The vaccine in question, Qdenga, is manufactured by Takeda and represents a significant shift in Brazil's dengue response. For more than a decade before the pandemic, the company had been developing this live-attenuated vaccine—a weakened form of the virus itself. It is not new, not rushed, not experimental. Two doses provide roughly 80 percent protection against dengue infection. The side effects are minimal: a light fever perhaps, some body aches, maybe a rash that appears around day ten. These are trivial compared to what dengue itself can do.

Pediatrician Natália Bastos, who has worked in Brasília for over 15 years treating newborns through adolescents, sees the stakes clearly. She spoke to the Brazilian news agency about the surge in dengue cases and what parents need to understand. The vaccine is safe, she emphasized. It has been studied extensively. It works.
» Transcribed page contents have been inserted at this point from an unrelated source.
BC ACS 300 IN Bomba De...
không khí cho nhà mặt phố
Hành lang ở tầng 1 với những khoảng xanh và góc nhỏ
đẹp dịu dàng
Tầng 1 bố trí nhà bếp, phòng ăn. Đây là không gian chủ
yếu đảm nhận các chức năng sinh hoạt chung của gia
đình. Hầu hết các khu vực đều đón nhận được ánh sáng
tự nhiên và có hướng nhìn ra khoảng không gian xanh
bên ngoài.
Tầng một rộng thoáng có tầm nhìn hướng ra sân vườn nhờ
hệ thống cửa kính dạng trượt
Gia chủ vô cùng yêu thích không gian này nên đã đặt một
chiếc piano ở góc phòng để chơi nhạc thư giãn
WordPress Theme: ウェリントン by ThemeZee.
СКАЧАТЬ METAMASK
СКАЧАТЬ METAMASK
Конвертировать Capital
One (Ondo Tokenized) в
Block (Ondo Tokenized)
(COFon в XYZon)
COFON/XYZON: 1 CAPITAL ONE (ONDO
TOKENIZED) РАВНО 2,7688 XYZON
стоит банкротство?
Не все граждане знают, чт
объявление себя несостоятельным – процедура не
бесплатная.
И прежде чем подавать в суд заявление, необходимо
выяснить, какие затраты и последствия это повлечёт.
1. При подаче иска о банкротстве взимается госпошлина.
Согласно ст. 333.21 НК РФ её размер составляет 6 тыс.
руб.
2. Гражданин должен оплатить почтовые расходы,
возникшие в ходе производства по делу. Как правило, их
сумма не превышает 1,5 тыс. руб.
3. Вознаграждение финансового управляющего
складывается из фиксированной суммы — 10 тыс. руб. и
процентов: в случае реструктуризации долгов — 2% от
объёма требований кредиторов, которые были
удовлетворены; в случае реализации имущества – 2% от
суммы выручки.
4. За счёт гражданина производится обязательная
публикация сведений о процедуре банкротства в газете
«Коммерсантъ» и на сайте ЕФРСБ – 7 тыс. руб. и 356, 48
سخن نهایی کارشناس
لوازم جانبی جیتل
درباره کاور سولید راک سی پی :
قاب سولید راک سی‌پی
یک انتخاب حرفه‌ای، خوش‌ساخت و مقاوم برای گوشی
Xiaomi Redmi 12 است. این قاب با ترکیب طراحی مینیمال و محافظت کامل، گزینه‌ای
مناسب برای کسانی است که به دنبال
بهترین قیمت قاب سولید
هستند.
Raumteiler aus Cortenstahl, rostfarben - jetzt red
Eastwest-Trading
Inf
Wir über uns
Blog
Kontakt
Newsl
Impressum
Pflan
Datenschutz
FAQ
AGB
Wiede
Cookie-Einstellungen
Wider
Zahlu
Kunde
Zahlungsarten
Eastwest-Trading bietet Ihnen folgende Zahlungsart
And now it is free—available at public health centers without cost, a stark contrast to the R$400 to R$500 price tag it carried in private clinics. She urged parents to bring their children to vaccination sites immediately, not to wait, not to hesitate.
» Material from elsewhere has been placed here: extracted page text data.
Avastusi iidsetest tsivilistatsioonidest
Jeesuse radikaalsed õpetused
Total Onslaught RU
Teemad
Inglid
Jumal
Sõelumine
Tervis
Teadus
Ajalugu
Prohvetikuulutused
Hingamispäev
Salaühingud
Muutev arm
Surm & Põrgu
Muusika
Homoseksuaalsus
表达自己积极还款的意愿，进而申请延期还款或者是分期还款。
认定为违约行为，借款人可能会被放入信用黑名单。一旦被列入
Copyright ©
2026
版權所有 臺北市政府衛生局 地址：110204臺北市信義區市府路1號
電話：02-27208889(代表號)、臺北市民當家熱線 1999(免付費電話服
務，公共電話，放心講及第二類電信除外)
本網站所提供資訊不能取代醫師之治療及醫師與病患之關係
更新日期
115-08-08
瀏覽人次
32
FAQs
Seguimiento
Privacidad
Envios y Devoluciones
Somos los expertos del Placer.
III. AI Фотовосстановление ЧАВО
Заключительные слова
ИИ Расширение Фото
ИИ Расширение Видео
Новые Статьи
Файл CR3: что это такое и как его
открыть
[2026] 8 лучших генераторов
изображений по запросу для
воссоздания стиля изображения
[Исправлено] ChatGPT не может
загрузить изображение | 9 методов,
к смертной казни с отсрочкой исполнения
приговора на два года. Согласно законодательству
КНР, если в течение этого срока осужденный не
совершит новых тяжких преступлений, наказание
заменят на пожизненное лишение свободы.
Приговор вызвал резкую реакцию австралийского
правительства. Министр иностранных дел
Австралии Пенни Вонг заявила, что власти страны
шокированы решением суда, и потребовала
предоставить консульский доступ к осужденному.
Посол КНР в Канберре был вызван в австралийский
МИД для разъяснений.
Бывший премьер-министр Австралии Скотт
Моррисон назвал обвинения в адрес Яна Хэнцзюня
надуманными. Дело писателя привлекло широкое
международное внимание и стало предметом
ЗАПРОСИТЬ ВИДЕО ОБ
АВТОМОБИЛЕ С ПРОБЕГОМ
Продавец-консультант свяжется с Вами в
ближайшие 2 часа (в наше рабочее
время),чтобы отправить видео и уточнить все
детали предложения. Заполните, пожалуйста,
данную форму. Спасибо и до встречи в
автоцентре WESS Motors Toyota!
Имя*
What makes this moment significant is not just the epidemiology, though that is urgent. It is the collision between a proven public health tool and the friction of public trust. The ministry had the doses. The science was solid. The need was undeniable. Yet people were not coming. So the government widened the door, hoping that more access would translate to more arms vaccinated before the window closed. Whether that calculation proves correct will become clear in the weeks ahead. For now, the vaccine sits in health centers, waiting.
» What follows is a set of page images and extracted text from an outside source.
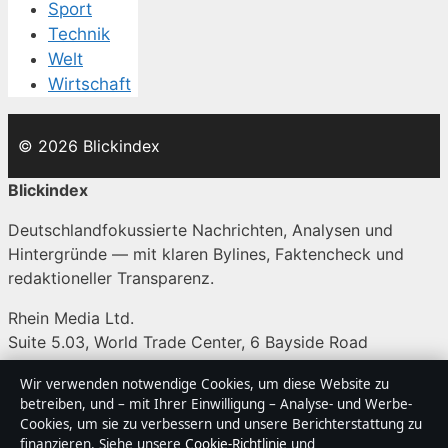
Sport
Technik
Welt
Wirtschaft
© 2026 Blickindex
Blickindex
Deutschlandfokussierte Nachrichten, Analysen und
Hintergründe — mit klaren Bylines, Faktencheck und
redaktioneller Transparenz.
Rhein Media Ltd.
Suite 5.03, World Trade Center, 6 Bayside Road
Gibraltar, GX11 1AA
Wir verwenden notwendige Cookies, um diese Website zu
+350 200 66820
betreiben, und – mit Ihrer Einwilligung – Analyse- und Werbe-
Cookies, um sie zu verbessern und unsere Berichterstattung zu
Companies House Gibraltar: 132410
finanzieren. Siehe unsere
Cookie-Richtlinie
und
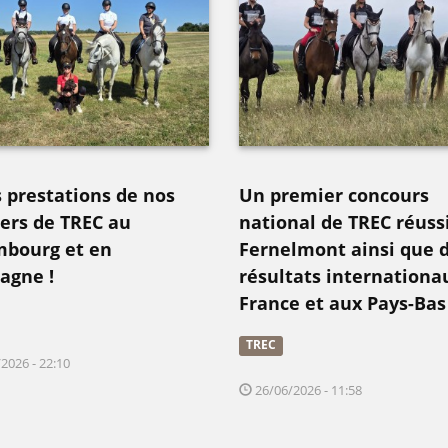
s prestations de nos
Un premier concours
iers de TREC au
national de TREC réuss
bourg et en
Fernelmont ainsi que 
agne !
résultats internationa
France et aux Pays-Bas
TREC
2026 - 22:10
26/06/2026 - 11:58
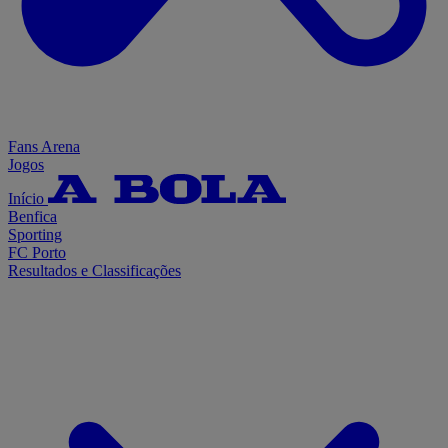
Fans Arena
Jogos
Início
Benfica
Sporting
FC Porto
Resultados e Classificações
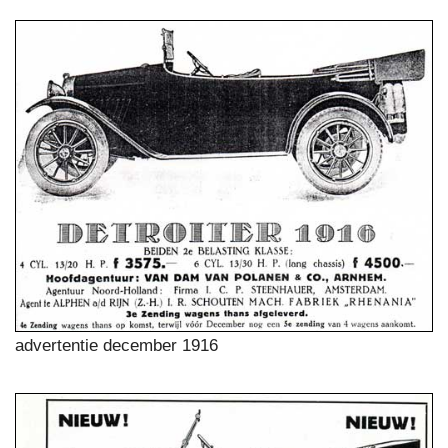
advertentie december 1916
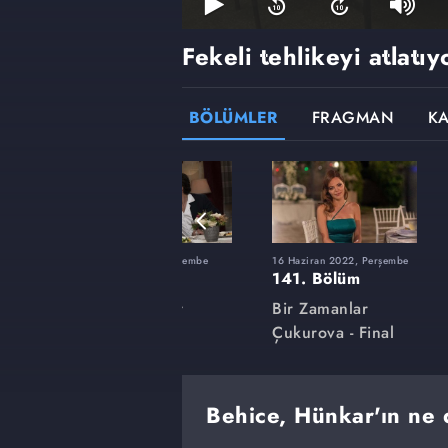
Fekeli tehlikeyi atlatıy
BÖLÜMLER
FRAGMAN
K
şembe
10 Mart 2022, Perşembe
16 Haziran 2022, Perşembe
127. Bölüm
141. Bölüm
Bir Zamanlar
Bir Zamanlar
Çukurova
Çukurova - Final
Behice, Hünkar'ın ne 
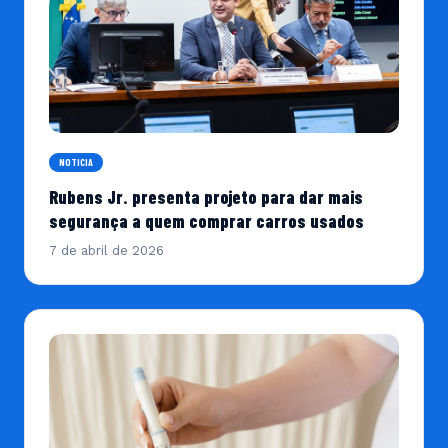
NOTICIA
Rubens Jr. presenta projeto para dar mais
segurança a quem comprar carros usados
7 de abril de 2026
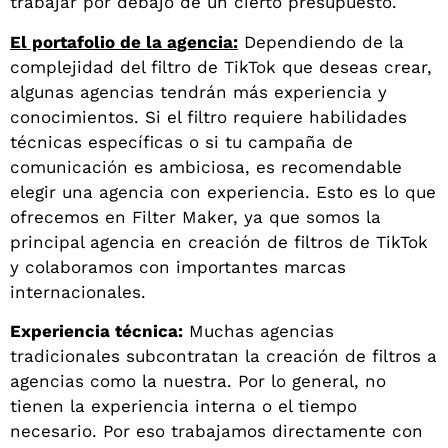
trabajar por debajo de un cierto presupuesto.
El portafolio de la agencia:
Dependiendo de la
complejidad del filtro de TikTok que deseas crear,
algunas agencias tendrán más experiencia y
conocimientos. Si el filtro requiere habilidades
técnicas específicas o si tu campaña de
comunicación es ambiciosa, es recomendable
elegir una agencia con experiencia. Esto es lo que
ofrecemos en Filter Maker, ya que somos la
principal agencia en creación de filtros de TikTok
y colaboramos con importantes marcas
internacionales.
Experiencia técnica:
Muchas agencias
tradicionales subcontratan la creación de filtros a
agencias como la nuestra. Por lo general, no
tienen la experiencia interna o el tiempo
necesario. Por eso trabajamos directamente con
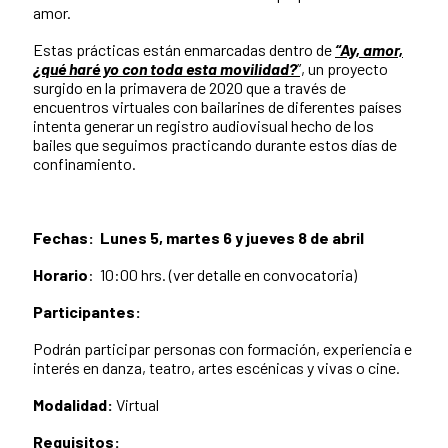
amor.
Estas prácticas están enmarcadas dentro de
“Ay, amor,
¿qué haré yo con toda esta movilidad?
”,
un proyecto
surgido en la primavera de 2020 que a través de
encuentros virtuales con bailarines de diferentes países
intenta generar un registro audiovisual hecho de los
bailes que seguimos practicando durante estos días de
confinamiento.
Fechas: Lunes 5, martes 6 y jueves 8 de abril
Horario
: 10:00 hrs. (ver detalle en convocatoria)
Participantes:
Podrán participar personas con formación, experiencia e
interés en danza, teatro, artes escénicas y vivas o cine.
Modalidad:
Virtual
Requisitos:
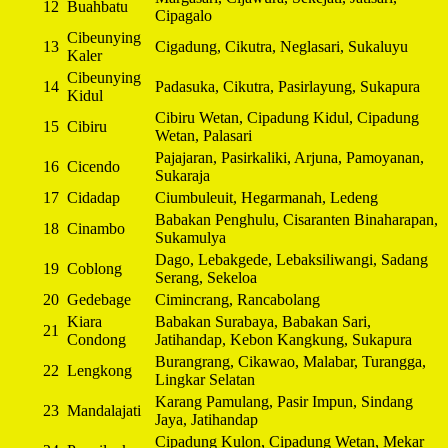
12
Buahbatu
Cipagalo
Cibeunying
13
Cigadung, Cikutra, Neglasari, Sukaluyu
Kaler
Cibeunying
14
Padasuka, Cikutra, Pasirlayung, Sukapura
Kidul
Cibiru Wetan, Cipadung Kidul, Cipadung
15
Cibiru
Wetan, Palasari
Pajajaran, Pasirkaliki, Arjuna, Pamoyanan,
16
Cicendo
Sukaraja
17
Cidadap
Ciumbuleuit, Hegarmanah, Ledeng
Babakan Penghulu, Cisaranten Binaharapan,
18
Cinambo
Sukamulya
Dago, Lebakgede, Lebaksiliwangi, Sadang
19
Coblong
Serang, Sekeloa
20
Gedebage
Cimincrang, Rancabolang
Kiara
Babakan Surabaya, Babakan Sari,
21
Condong
Jatihandap, Kebon Kangkung, Sukapura
Burangrang, Cikawao, Malabar, Turangga,
22
Lengkong
Lingkar Selatan
Karang Pamulang, Pasir Impun, Sindang
23
Mandalajati
Jaya, Jatihandap
Cipadung Kulon, Cipadung Wetan, Mekar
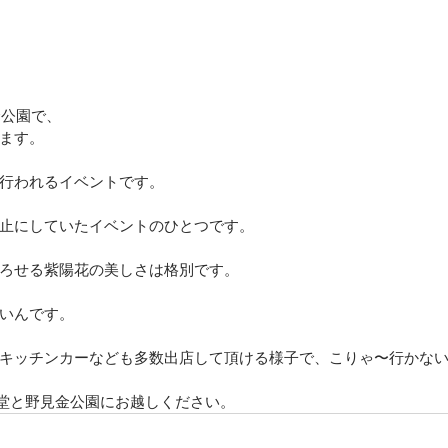
金公園で、
ます。
行われるイベントです。
止にしていたイベントのひとつです。
ろせる紫陽花の美しさは格別です。
いんです。
キッチンカーなども多数出店して頂ける様子で、こりゃ〜行かな
食堂と野見金公園にお越しください。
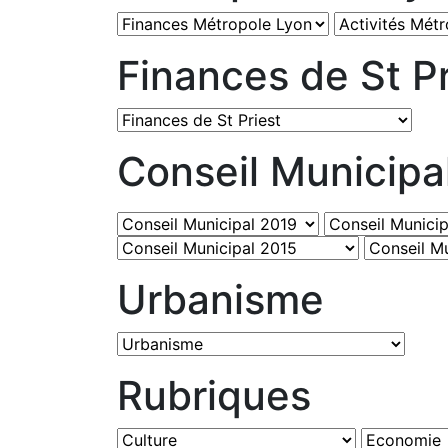
Finances de St Pr
Conseil Municipa
Urbanisme
Rubriques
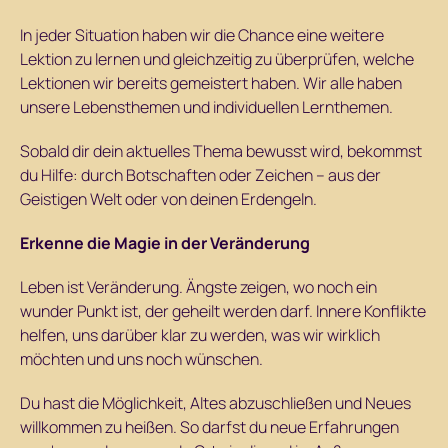
In jeder Situation haben wir die Chance eine weitere
Lektion zu lernen und gleichzeitig zu überprüfen, welche
Lektionen wir bereits gemeistert haben. Wir alle haben
unsere Lebensthemen und individuellen Lernthemen.
Sobald dir dein aktuelles Thema bewusst wird, bekommst
du Hilfe: durch Botschaften oder Zeichen – aus der
Geistigen Welt oder von deinen Erdengeln.
Erkenne die Magie in der Veränderung
Leben ist Veränderung. Ängste zeigen, wo noch ein
wunder Punkt ist, der geheilt werden darf. Innere Konflikte
helfen, uns darüber klar zu werden, was wir wirklich
möchten und uns noch wünschen.
Du hast die Möglichkeit, Altes abzuschließen und Neues
willkommen zu heißen. So darfst du neue Erfahrungen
It is a vaccine against dengue made with weakened virus, a very safe vaccine. It has been in development since before the pandemic, so it is not new, not developed in haste.
— Pediatrician Natália Bastos
The vaccine is available now at public health centers, free of charge. I urge all parents to seek vaccination for children aged 10 to 11 with urgency.
— Pediatrician Natália Bastos
La Conversación del Hearth Otra perspectiva de la historia
Inventor

Why did uptake lag so badly if the vaccine was already approved and available?

Model

That's the question the ministry was asking too. It wasn't a safety issue—the vaccine had been in development for years. It may have been simple inertia, or parents waiting to see if others went first, or just the friction of getting a child to a clinic. But with doses expiring, they couldn't afford to wait for demand to build naturally.

Inventor

So expanding to 12-14 year-olds was a way to use up inventory before it went bad?

Model

Partly that, yes. But it also made epidemiological sense. The data showed that hospitalizations were concentrated in that 10-14 age band. Expanding the eligible group meant more potential recipients in the same geographic areas where the vaccine was already distributed.

Inventor

The pediatrician mentioned the vaccine cost R$400-500 privately. Why such a gap between private and public?

Model

That's the usual story—private clinics pay retail prices, public systems negotiate bulk rates. But it also signals something: this vaccine was never going to reach poor families through the private market. Making it free through the SUS was the only way to vaccinate at scale.

Inventor

Is 80 percent efficacy considered good for a dengue vaccine?

Model

Very good. Dengue vaccines are notoriously difficult to develop. This one prevents infection in four out of five vaccinated people. That's substantial protection, especially in a population where the disease is endemic.

Inventor

What happens if uptake still doesn't improve even with the expanded age group?

Model

Then the ministry faces a harder choice: either extend eligibility further, or accept that some doses will expire unused. But they're betting that removing the age barrier will be enough to move the needle.